**EXERCISE REQUIREMENTS**. Scan the entries below. Report each line where the string "бланки" occurs.

**Records excerpted from a collection**.
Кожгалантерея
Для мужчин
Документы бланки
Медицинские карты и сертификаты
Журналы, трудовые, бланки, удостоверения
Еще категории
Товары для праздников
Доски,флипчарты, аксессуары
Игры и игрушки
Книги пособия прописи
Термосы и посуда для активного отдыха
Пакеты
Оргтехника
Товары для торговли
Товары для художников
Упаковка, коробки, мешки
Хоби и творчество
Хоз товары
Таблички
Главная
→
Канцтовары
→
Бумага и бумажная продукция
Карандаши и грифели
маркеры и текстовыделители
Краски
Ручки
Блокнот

**ANSWER TO THIS TASK**.
Документы бланки
Журналы, трудовые, бланки, удостоверения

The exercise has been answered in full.